— TASK INPUTS —
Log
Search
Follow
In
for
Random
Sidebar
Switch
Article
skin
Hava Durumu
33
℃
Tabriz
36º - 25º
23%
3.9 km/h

— YOUR GOAL —
The answer should be an exact reproduction of all the entries.

— ANSWER FOR THE TASK —
Log
Search
Follow
In
for
Random
Sidebar
Switch
Article
skin
Hava Durumu
33
℃
Tabriz
36º - 25º
23%
3.9 km/h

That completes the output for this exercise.